# User routes on the site
## Description
**Clickstream** is a sequence of user actions on a website. It allows you to understand how users interact with the site. In this task, you need to find the most frequent custom routes.

## Input data
Input data is а table with clickstream data in file `hdfs:/data/clickstream.csv`.

### Table structure
* `user_id (int)` - Unique user identifier.
* `session_id (int)` - Unique identifier for the user session. The user's session lasts until the identifier changes.
* `event_type (string)` - Event type from the list:
    * **page** - visit to the page
    * **event** - any action on the page
    * <b>&lt;custom&gt;</b> - string with any other type
* `event_type (string)` - Page on the site.
* `timestamp (int)` - Unix-timestamp of action.

### Browser errors
Errors can sometimes occur in the user's browser - after such an error appears, we can no longer trust the data of this session and all the following lines after the error or at the same time with it are considered corrupted and **should not be counted** in statistics.

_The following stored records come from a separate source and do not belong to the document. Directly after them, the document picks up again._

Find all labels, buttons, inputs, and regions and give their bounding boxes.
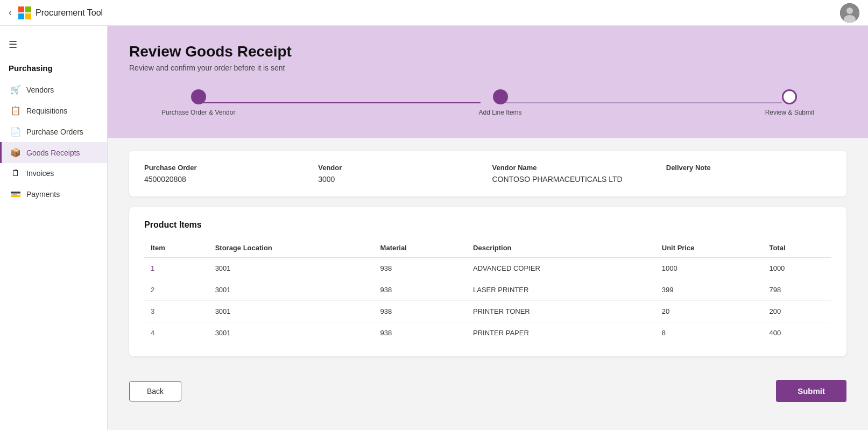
table-row: 1 3001 938 ADVANCED COPIER 1000 1000: [144, 258, 831, 279]
main-content: Review Goods Receipt Review and confirm …: [108, 26, 868, 430]
po-field-vendor-name: Vendor Name CONTOSO PHARMACEUTICALS LTD: [492, 164, 658, 184]
col-header-description: Description: [467, 238, 655, 258]
progress-stepper: Purchase Order & Vendor Add Line Items R…: [129, 89, 846, 116]
product-items-table: Item Storage Location Material Descripti…: [144, 238, 831, 343]
sidebar-item-invoices[interactable]: 🗒 Invoices: [0, 163, 107, 184]
po-info-card: Purchase Order 4500020808 Vendor 3000 Ve…: [129, 151, 846, 196]
cell-unit-price-3: 8: [655, 322, 763, 344]
col-header-material: Material: [374, 238, 467, 258]
po-value-purchase-order: 4500020808: [144, 175, 309, 184]
cell-total-1: 798: [763, 279, 831, 301]
cell-material-2: 938: [374, 301, 467, 322]
sidebar-item-purchase-orders[interactable]: 📄 Purchase Orders: [0, 121, 107, 142]
sidebar-label-invoices: Invoices: [26, 169, 54, 178]
user-avatar[interactable]: [840, 3, 859, 23]
po-value-vendor: 3000: [318, 175, 483, 184]
back-button[interactable]: Back: [129, 381, 181, 401]
cell-description-0: ADVANCED COPIER: [467, 258, 655, 279]
sidebar-item-goods-receipts[interactable]: 📦 Goods Receipts: [0, 142, 107, 163]
vendors-icon: 🛒: [10, 84, 21, 95]
table-row: 3 3001 938 PRINTER TONER 20 200: [144, 301, 831, 322]
cell-storage-1: 3001: [209, 279, 374, 301]
cell-item-3: 4: [144, 322, 209, 344]
page-subtitle: Review and confirm your order before it …: [129, 64, 846, 72]
cell-material-0: 938: [374, 258, 467, 279]
col-header-total: Total: [763, 238, 831, 258]
table-row: 2 3001 938 LASER PRINTER 399 798: [144, 279, 831, 301]
stepper-label-2: Add Line Items: [479, 109, 522, 116]
cell-unit-price-0: 1000: [655, 258, 763, 279]
requisitions-icon: 📋: [10, 105, 21, 116]
sidebar-label-vendors: Vendors: [26, 86, 54, 94]
sidebar-item-vendors[interactable]: 🛒 Vendors: [0, 79, 107, 100]
cell-item-0: 1: [144, 258, 209, 279]
hero-banner: Review Goods Receipt Review and confirm …: [108, 26, 868, 138]
payments-icon: 💳: [10, 189, 21, 199]
product-items-card: Product Items Item Storage Location Mate…: [129, 207, 846, 356]
stepper-dot-3: [782, 89, 797, 104]
cell-storage-2: 3001: [209, 301, 374, 322]
topbar: ‹ Procurement Tool: [0, 0, 868, 26]
po-label-purchase-order: Purchase Order: [144, 164, 309, 172]
sidebar-section-title: Purchasing: [0, 59, 107, 79]
goods-receipts-icon: 📦: [10, 147, 21, 158]
sidebar: ☰ Purchasing 🛒 Vendors 📋 Requisitions 📄 …: [0, 26, 108, 430]
po-field-vendor: Vendor 3000: [318, 164, 483, 184]
cell-item-2: 3: [144, 301, 209, 322]
cell-storage-0: 3001: [209, 258, 374, 279]
sidebar-label-purchase-orders: Purchase Orders: [26, 128, 83, 136]
page-title: Review Goods Receipt: [129, 43, 846, 60]
stepper-label-1: Purchase Order & Vendor: [161, 109, 235, 116]
stepper-step-3: Review & Submit: [765, 89, 814, 116]
app-title: Procurement Tool: [36, 8, 103, 18]
back-nav-icon[interactable]: ‹: [9, 7, 12, 18]
svg-point-1: [846, 8, 853, 14]
table-header-row: Item Storage Location Material Descripti…: [144, 238, 831, 258]
cell-unit-price-2: 20: [655, 301, 763, 322]
cell-description-1: LASER PRINTER: [467, 279, 655, 301]
cell-unit-price-1: 399: [655, 279, 763, 301]
stepper-dot-2: [493, 89, 508, 104]
hamburger-icon[interactable]: ☰: [0, 34, 107, 55]
sidebar-label-payments: Payments: [26, 190, 60, 199]
sidebar-label-requisitions: Requisitions: [26, 107, 67, 115]
cell-item-1: 2: [144, 279, 209, 301]
brand-logo: Procurement Tool: [18, 6, 103, 19]
stepper-steps: Purchase Order & Vendor Add Line Items R…: [161, 89, 814, 116]
sidebar-label-goods-receipts: Goods Receipts: [26, 149, 80, 157]
cell-material-3: 938: [374, 322, 467, 344]
stepper-label-3: Review & Submit: [765, 109, 814, 116]
cell-total-0: 1000: [763, 258, 831, 279]
cell-total-3: 400: [763, 322, 831, 344]
col-header-unit-price: Unit Price: [655, 238, 763, 258]
submit-button[interactable]: Submit: [776, 380, 846, 402]
po-field-delivery-note: Delivery Note: [666, 164, 831, 184]
product-items-title: Product Items: [144, 220, 831, 230]
cell-storage-3: 3001: [209, 322, 374, 344]
purchase-orders-icon: 📄: [10, 126, 21, 137]
col-header-storage-location: Storage Location: [209, 238, 374, 258]
stepper-step-1: Purchase Order & Vendor: [161, 89, 235, 116]
po-value-vendor-name: CONTOSO PHARMACEUTICALS LTD: [492, 175, 658, 184]
microsoft-logo-icon: [18, 6, 31, 19]
po-label-vendor: Vendor: [318, 164, 483, 172]
table-row: 4 3001 938 PRINTER PAPER 8 400: [144, 322, 831, 344]
cell-material-1: 938: [374, 279, 467, 301]
po-label-delivery-note: Delivery Note: [666, 164, 831, 172]
cell-total-2: 200: [763, 301, 831, 322]
po-label-vendor-name: Vendor Name: [492, 164, 658, 172]
po-info-grid: Purchase Order 4500020808 Vendor 3000 Ve…: [144, 164, 831, 184]
footer-buttons: Back Submit: [108, 369, 868, 419]
cell-description-3: PRINTER PAPER: [467, 322, 655, 344]
sidebar-item-requisitions[interactable]: 📋 Requisitions: [0, 100, 107, 121]
sidebar-item-payments[interactable]: 💳 Payments: [0, 184, 107, 205]
col-header-item: Item: [144, 238, 209, 258]
stepper-step-2: Add Line Items: [479, 89, 522, 116]
invoices-icon: 🗒: [10, 168, 21, 178]
cards-area: Purchase Order 4500020808 Vendor 3000 Ve…: [108, 138, 868, 369]
po-field-purchase-order: Purchase Order 4500020808: [144, 164, 309, 184]
stepper-dot-1: [191, 89, 206, 104]
app-body: ☰ Purchasing 🛒 Vendors 📋 Requisitions 📄 …: [0, 26, 868, 430]
cell-description-2: PRINTER TONER: [467, 301, 655, 322]
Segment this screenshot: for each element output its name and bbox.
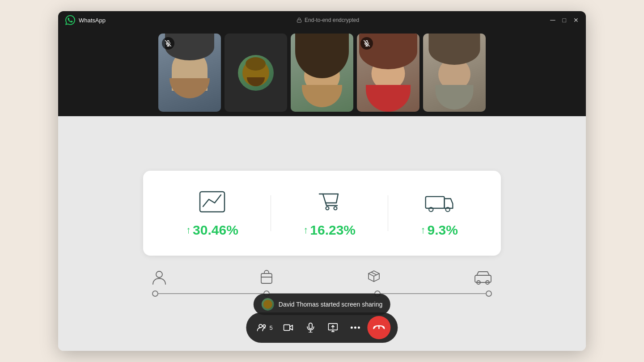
timeline-bag-icon [259,269,274,285]
svg-point-13 [156,271,162,278]
app-window: WhatsApp End-to-end endcrypted ─ □ ✕ [58,11,586,351]
svg-point-8 [326,207,329,210]
microphone-button[interactable] [301,317,321,338]
timeline-icons [143,269,501,285]
delivery-icon [424,189,455,215]
microphone-icon [307,323,315,333]
participants-bar [58,29,586,116]
more-options-button[interactable] [345,317,366,338]
svg-rect-14 [261,274,272,283]
screen-share-icon [328,323,338,332]
timeline-car-icon [474,269,492,285]
camera-icon [284,324,293,332]
participant-thumb[interactable] [357,34,419,112]
participants-count: 5 [269,324,272,331]
participants-button[interactable]: 5 [253,317,276,338]
timeline-section [143,269,501,297]
divider [271,195,271,231]
timeline-dot [152,290,158,297]
stats-card: ↑ 30.46% ↑ 16.23% [143,171,501,256]
timeline-line [381,293,486,294]
participant-thumb-david[interactable] [225,34,287,112]
lock-icon [297,17,302,23]
stat-item-cart: ↑ 16.23% [303,189,356,238]
screen-share-button[interactable] [323,317,343,338]
participant-thumb[interactable] [158,34,221,112]
timeline-dot [486,290,492,297]
encryption-indicator: End-to-end endcrypted [106,17,550,23]
end-call-button[interactable] [368,316,391,339]
camera-button[interactable] [278,317,299,338]
participants-icon [257,324,267,332]
toast-avatar [262,298,274,311]
participant-thumb[interactable] [423,34,486,112]
window-controls[interactable]: ─ □ ✕ [550,16,579,24]
whatsapp-logo-icon [65,15,75,25]
end-call-icon [373,325,385,330]
maximize-button[interactable]: □ [563,17,566,24]
titlebar-left: WhatsApp [65,15,106,25]
revenue-value: ↑ 30.46% [186,223,238,238]
screen-share-notification: David Thomas started screen sharing [254,294,390,315]
stat-item-revenue: ↑ 30.46% [186,189,238,238]
screen-share-content: ↑ 30.46% ↑ 16.23% [58,116,586,351]
call-controls: 5 [246,312,398,343]
more-icon [351,326,360,329]
revenue-icon [196,189,228,215]
minimize-button[interactable]: ─ [550,16,555,24]
timeline-user-icon [152,269,166,285]
cart-value: ↑ 16.23% [303,223,356,238]
svg-rect-20 [284,325,290,331]
participant-thumb[interactable] [291,34,353,112]
divider [388,195,388,231]
titlebar: WhatsApp End-to-end endcrypted ─ □ ✕ [58,11,586,29]
timeline-line [158,293,263,294]
app-title: WhatsApp [79,17,106,24]
timeline-box-icon [367,269,381,285]
delivery-value: ↑ 9.3% [420,223,458,238]
svg-rect-10 [426,197,445,208]
svg-point-26 [354,327,356,329]
mic-muted-badge [360,37,373,50]
stat-item-delivery: ↑ 9.3% [420,189,458,238]
mic-muted-badge [162,37,174,50]
svg-point-19 [263,325,265,327]
svg-point-27 [358,327,360,329]
close-button[interactable]: ✕ [573,17,579,24]
svg-point-25 [351,327,353,329]
svg-rect-0 [297,20,301,23]
notification-text: David Thomas started screen sharing [279,301,382,308]
svg-rect-21 [309,323,312,329]
svg-point-9 [334,207,337,210]
cart-icon [314,189,345,215]
svg-point-18 [259,324,262,328]
encryption-text: End-to-end endcrypted [305,17,359,23]
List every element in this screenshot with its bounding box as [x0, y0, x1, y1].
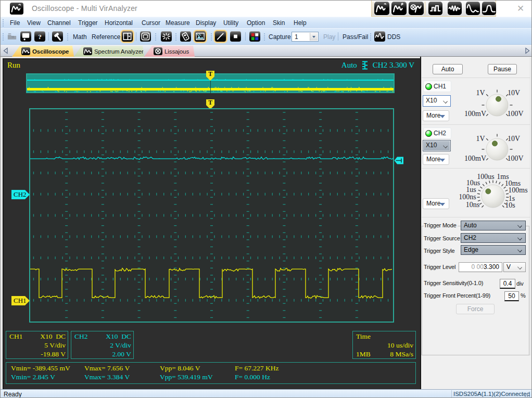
toolbar-separator2: [136, 32, 136, 41]
trigger-style-label: Trigger Style: [424, 248, 455, 254]
toolbar-grip2[interactable]: [67, 33, 70, 41]
toolbar-grip[interactable]: [3, 33, 5, 41]
auto-button[interactable]: Auto: [433, 64, 463, 74]
capture-count-combobox[interactable]: 1: [292, 32, 319, 42]
autoset-icon[interactable]: [161, 31, 172, 42]
menu-view[interactable]: View: [27, 19, 41, 28]
device-card-icon[interactable]: [180, 31, 191, 42]
trigger-mode-dropdown[interactable]: Auto: [461, 221, 526, 230]
dds-icon[interactable]: [374, 31, 385, 42]
menubar-grip[interactable]: [3, 19, 5, 27]
pause-button[interactable]: Pause: [488, 64, 517, 74]
menu-horizontal[interactable]: Horizontal: [105, 19, 133, 28]
tab-oscilloscope[interactable]: Oscilloscope: [12, 46, 74, 57]
toolbar-grip7[interactable]: [370, 33, 373, 41]
triangle-down-icon: [440, 115, 445, 118]
resize-grip-icon[interactable]: [524, 391, 531, 398]
color-settings-icon[interactable]: [249, 31, 260, 42]
trigger-level-label: Trigger Level: [424, 264, 457, 270]
ch1-more-button[interactable]: More: [423, 110, 449, 121]
ch2-more-button[interactable]: More: [423, 154, 449, 165]
menu-channel[interactable]: Channel: [47, 19, 71, 28]
math-button[interactable]: Math: [73, 33, 87, 41]
ch1-position-marker[interactable]: CH1: [11, 296, 30, 305]
play-button[interactable]: Play: [323, 33, 335, 41]
toolbar-grip6[interactable]: [264, 33, 267, 41]
reference-button[interactable]: Reference: [92, 33, 120, 41]
tab-scroll-left-icon[interactable]: [3, 47, 9, 54]
sweep-wave-icon[interactable]: [466, 2, 480, 15]
toolbar-grip3[interactable]: [155, 33, 158, 41]
force-button[interactable]: Force: [456, 304, 495, 314]
status-separator: [451, 390, 452, 398]
trigger-level-input[interactable]: 0 003.300: [459, 262, 502, 272]
save-icon[interactable]: [20, 31, 31, 42]
square-wave-icon[interactable]: [428, 2, 442, 15]
dot-style-icon[interactable]: [230, 31, 241, 42]
menu-utility[interactable]: Utility: [223, 19, 238, 28]
lissajous-icon[interactable]: [409, 2, 424, 15]
trigger-sensitivity-input[interactable]: 0.4: [500, 279, 515, 289]
toolbar-grip5[interactable]: [211, 33, 213, 41]
pulse-wave-icon[interactable]: [482, 2, 496, 15]
panel-toggle-icon[interactable]: [122, 31, 133, 42]
trigger-sensitivity-label: Trigger Sensitivity(0-1.0): [424, 280, 484, 286]
triangle-down-icon3: [440, 203, 445, 206]
tab-spectrum-label: Spectrum Analyzer: [94, 48, 144, 55]
ch2-more-label: More: [426, 156, 440, 163]
ch1-enable[interactable]: CH1: [423, 81, 451, 92]
ch2-label: CH2: [434, 130, 446, 137]
titlebar-toolbar: [371, 1, 496, 17]
ch1-probe-combobox[interactable]: X10: [423, 95, 451, 107]
time-info-name: Time: [356, 332, 371, 341]
triangle-down-icon2: [440, 159, 445, 162]
trigger-style-dropdown[interactable]: Edge: [461, 245, 526, 255]
menu-skin[interactable]: Skin: [273, 19, 285, 28]
oscilloscope-wave-icon[interactable]: [374, 2, 389, 15]
ch1-vmax: Vmax= 7.656 V: [84, 364, 130, 373]
menu-display[interactable]: Display: [196, 19, 216, 28]
ch2-probe-combobox[interactable]: X10: [423, 140, 451, 151]
menu-file[interactable]: File: [10, 19, 20, 28]
dds-button[interactable]: DDS: [387, 33, 400, 41]
ch2-enable[interactable]: CH2: [423, 127, 451, 139]
trigger-level-marker[interactable]: [394, 157, 404, 164]
chevron-down-icon6: [517, 248, 522, 252]
menu-help[interactable]: Help: [294, 19, 307, 28]
burst-wave-icon[interactable]: [448, 2, 462, 15]
trigger-source-dropdown[interactable]: CH2: [461, 233, 526, 243]
measurements-box: Vmin= -389.455 mV Vmax= 7.656 V Vpp= 8.0…: [6, 362, 416, 384]
menu-measure[interactable]: Measure: [166, 19, 190, 28]
trigger-level-unit-dropdown[interactable]: V: [503, 262, 526, 272]
ch2-knob-label-100mv: 100mV: [464, 155, 486, 163]
ch1-knob-label-10v: 10V: [508, 89, 520, 97]
menu-trigger[interactable]: Trigger: [78, 19, 98, 28]
timebase-more-button[interactable]: More: [423, 198, 449, 209]
ch2-position-marker[interactable]: CH2: [11, 190, 30, 199]
spectrum-wave-icon[interactable]: [391, 2, 407, 15]
menu-cursor[interactable]: Cursor: [142, 19, 160, 28]
line-style-icon[interactable]: [215, 31, 226, 42]
utility-hammer-icon[interactable]: [52, 31, 63, 42]
fullscreen-icon[interactable]: [140, 31, 151, 42]
menu-option[interactable]: Option: [247, 19, 265, 28]
tab-spectrum-analyzer[interactable]: Spectrum Analyzer: [74, 46, 144, 57]
tab-lissajous[interactable]: Lissajous: [144, 46, 195, 57]
capture-label: Capture: [269, 33, 291, 41]
chevron-down-icon: [443, 99, 448, 104]
oscilloscope-tab-icon: [21, 47, 30, 55]
open-file-icon[interactable]: [7, 31, 18, 42]
toolbar-grip4[interactable]: [175, 33, 178, 41]
screenshot-icon[interactable]: [195, 31, 206, 42]
close-icon[interactable]: ✕: [515, 4, 526, 14]
help-icon[interactable]: ?: [34, 31, 45, 42]
trigger-mode-label: Trigger Mode: [424, 222, 458, 228]
passfail-button[interactable]: Pass/Fail: [343, 33, 368, 41]
graticule[interactable]: [29, 108, 394, 323]
capture-combo-button[interactable]: [310, 33, 318, 41]
app-window: Oscilloscope - Multi VirAnalyzer: [0, 0, 532, 398]
titlebar-tool-group: [373, 2, 425, 15]
tab-scroll-right-icon[interactable]: [524, 47, 530, 54]
trigger-front-input[interactable]: 50: [504, 291, 519, 301]
ch1-knob-label-1v: 1V: [476, 89, 485, 97]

When an error occurs on the page, a random string containing the word **error** will be written to the `event_type` field.

### Sample of user session
<pre>
+-------+----------+------------+----------+----------+
|user_id|session_id|  event_type|event_page| timestamp|
+-------+----------+------------+----------+----------+
|    562|       507|        page|      main|1620494781|
|    562|       507|       event|      main|1620494788|
|    562|       507|       event|      main|1620494798|
|    562|       507|        page|    family|1620494820|
|    562|       507|       event|    family|1620494828|
|    562|       507|        page|      main|1620494848|
|    562|       507|wNaxLlerrorU|      main|1620494865|
|    562|       507|       event|      main|1620494873|
|    562|       507|        page|      news|1620494875|
|    562|       507|        page|   tariffs|1620494876|
|    562|       507|       event|   tariffs|1620494884|
|    562|       514|        page|      main|1620728918|
|    562|       514|       event|      main|1620729174|
|    562|       514|        page|   archive|1620729674|
|    562|       514|        page|     bonus|1620729797|
|    562|       514|        page|   tariffs|1620731090|
|    562|       514|       event|   tariffs|1620731187|
+-------+----------+------------+----------+----------+
</pre>

#### Correct user routes for a given user:
* **Session 507**: main-family-main
* **Session 514**: main-archive-bonus-tariffs

Route elements are ordered by the time they appear in the clickstream, from earliest to latest.

The route must be accounted for completely before the end of the session or an error in the session.

## Task
You need to use the Spark SQL, Spark RDD and Spark DF interfaces to create a solution file, the lines of which contain **the 30 most frequent user routes** on the site.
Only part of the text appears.